WORK ORDER: From the line containing "Tutte le marche" to the line containing "dichiarazione di successione." in the records below, set down every line exactly as it stands, both ends included, and skip the pictures.

EXCERPTED DATA:
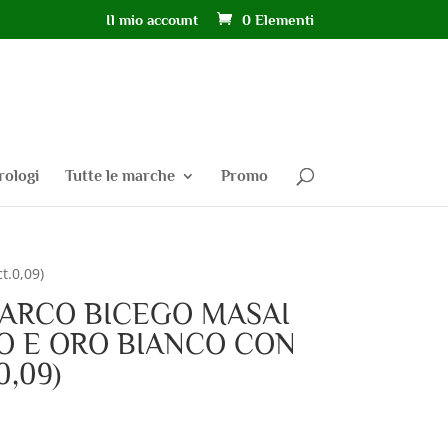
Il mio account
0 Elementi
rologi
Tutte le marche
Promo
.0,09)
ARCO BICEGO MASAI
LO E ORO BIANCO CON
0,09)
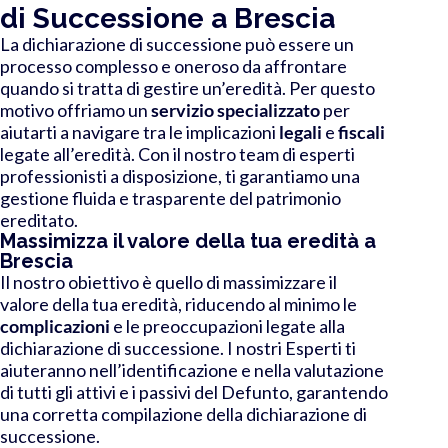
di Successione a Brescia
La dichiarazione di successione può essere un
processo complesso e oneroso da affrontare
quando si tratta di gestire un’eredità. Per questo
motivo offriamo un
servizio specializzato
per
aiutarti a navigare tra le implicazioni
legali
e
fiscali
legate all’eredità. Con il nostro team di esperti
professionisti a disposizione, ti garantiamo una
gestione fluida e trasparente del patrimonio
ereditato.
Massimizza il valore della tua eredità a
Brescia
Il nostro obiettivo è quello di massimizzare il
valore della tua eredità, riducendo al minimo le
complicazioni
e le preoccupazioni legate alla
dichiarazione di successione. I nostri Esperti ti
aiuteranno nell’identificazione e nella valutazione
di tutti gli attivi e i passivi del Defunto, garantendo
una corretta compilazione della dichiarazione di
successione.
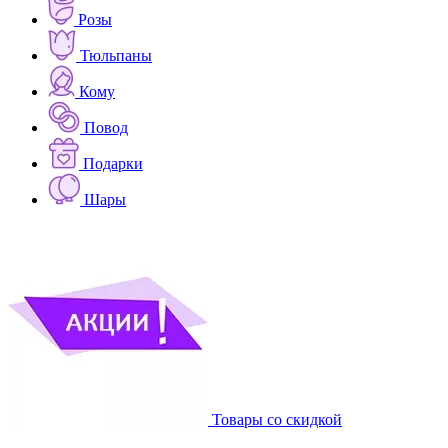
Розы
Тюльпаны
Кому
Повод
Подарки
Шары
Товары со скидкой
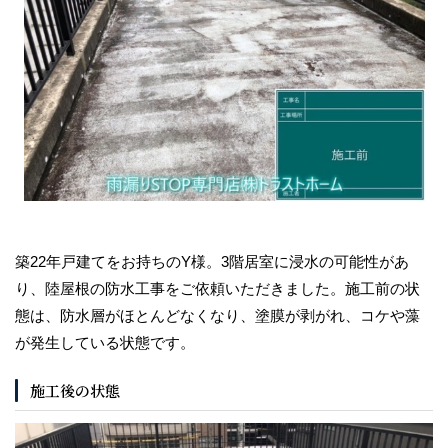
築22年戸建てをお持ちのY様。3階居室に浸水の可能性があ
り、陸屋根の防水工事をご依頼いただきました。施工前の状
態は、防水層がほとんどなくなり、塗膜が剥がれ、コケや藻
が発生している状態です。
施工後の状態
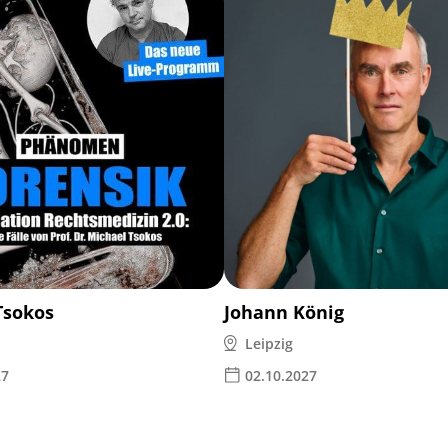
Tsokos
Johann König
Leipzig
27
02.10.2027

* * *

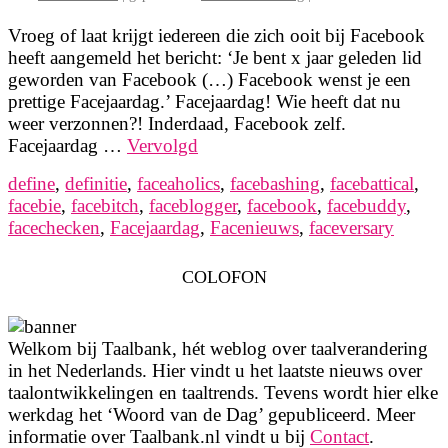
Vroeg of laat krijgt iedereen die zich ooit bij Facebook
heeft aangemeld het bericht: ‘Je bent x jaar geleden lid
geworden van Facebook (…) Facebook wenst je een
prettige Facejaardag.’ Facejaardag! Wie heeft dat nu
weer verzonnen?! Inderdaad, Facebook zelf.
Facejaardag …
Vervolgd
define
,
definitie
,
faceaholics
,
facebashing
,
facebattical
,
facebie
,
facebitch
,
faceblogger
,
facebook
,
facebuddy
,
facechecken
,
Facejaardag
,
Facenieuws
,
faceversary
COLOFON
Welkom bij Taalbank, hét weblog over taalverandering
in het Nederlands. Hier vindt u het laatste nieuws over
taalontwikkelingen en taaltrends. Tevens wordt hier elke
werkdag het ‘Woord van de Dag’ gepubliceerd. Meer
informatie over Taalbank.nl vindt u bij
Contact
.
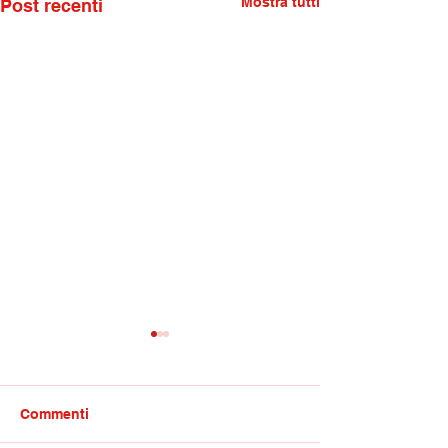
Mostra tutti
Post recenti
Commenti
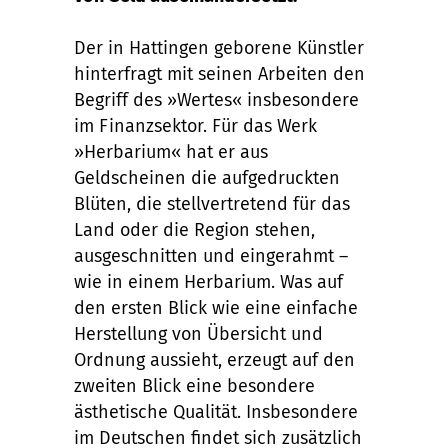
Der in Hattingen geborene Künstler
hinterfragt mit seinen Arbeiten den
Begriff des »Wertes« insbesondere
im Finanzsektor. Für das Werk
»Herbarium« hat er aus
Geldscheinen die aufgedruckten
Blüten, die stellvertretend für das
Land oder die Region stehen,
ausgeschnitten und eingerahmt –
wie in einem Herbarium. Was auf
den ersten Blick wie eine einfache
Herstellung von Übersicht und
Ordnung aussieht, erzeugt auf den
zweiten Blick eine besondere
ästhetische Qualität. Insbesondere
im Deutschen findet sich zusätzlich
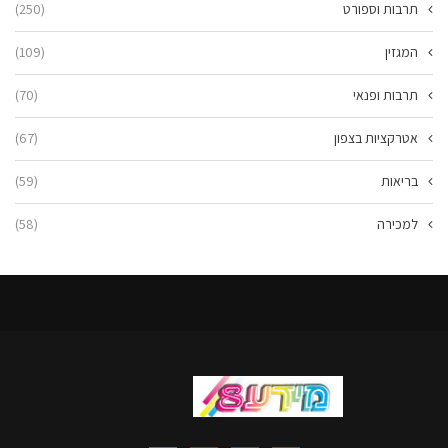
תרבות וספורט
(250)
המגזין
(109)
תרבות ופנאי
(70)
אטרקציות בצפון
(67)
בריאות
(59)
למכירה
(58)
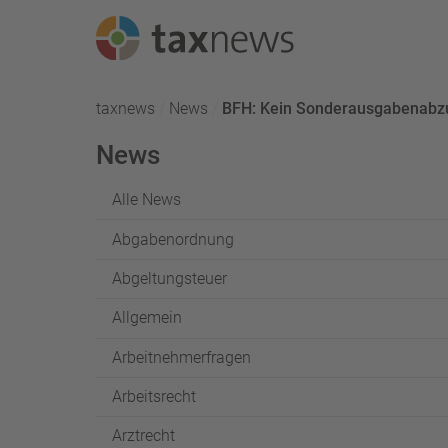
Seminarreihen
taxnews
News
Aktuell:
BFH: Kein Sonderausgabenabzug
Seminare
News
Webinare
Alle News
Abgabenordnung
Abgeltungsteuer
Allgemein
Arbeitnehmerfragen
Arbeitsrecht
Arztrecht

==

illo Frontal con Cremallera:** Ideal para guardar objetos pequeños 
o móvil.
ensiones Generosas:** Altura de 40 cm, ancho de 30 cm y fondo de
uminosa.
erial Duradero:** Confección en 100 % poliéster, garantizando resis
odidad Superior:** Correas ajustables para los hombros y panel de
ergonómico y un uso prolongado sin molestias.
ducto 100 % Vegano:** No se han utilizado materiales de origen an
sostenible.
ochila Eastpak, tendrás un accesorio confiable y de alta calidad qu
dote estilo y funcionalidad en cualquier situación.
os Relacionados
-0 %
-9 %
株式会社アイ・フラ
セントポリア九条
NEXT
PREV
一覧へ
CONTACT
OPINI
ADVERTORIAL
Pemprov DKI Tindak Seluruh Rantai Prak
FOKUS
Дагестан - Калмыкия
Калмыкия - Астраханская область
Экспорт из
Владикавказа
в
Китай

COMPLETED TASK:
Tutte le marche
Promo
.0,09)
ARCO BICEGO MASAI
LO E ORO BIANCO CON
0,09)
di Successione a Brescia
La dichiarazione di successione può essere un
processo complesso e oneroso da affrontare
quando si tratta di gestire un’eredità. Per questo
motivo offriamo un
servizio specializzato
per
aiutarti a navigare tra le implicazioni
legali
e
fiscali
legate all’eredità. Con il nostro team di esperti
professionisti a disposizione, ti garantiamo una
gestione fluida e trasparente del patrimonio
ereditato.
Massimizza il valore della tua eredità a
Brescia
Il nostro obiettivo è quello di massimizzare il
valore della tua eredità, riducendo al minimo le
complicazioni
e le preoccupazioni legate alla
dichiarazione di successione. I nostri Esperti ti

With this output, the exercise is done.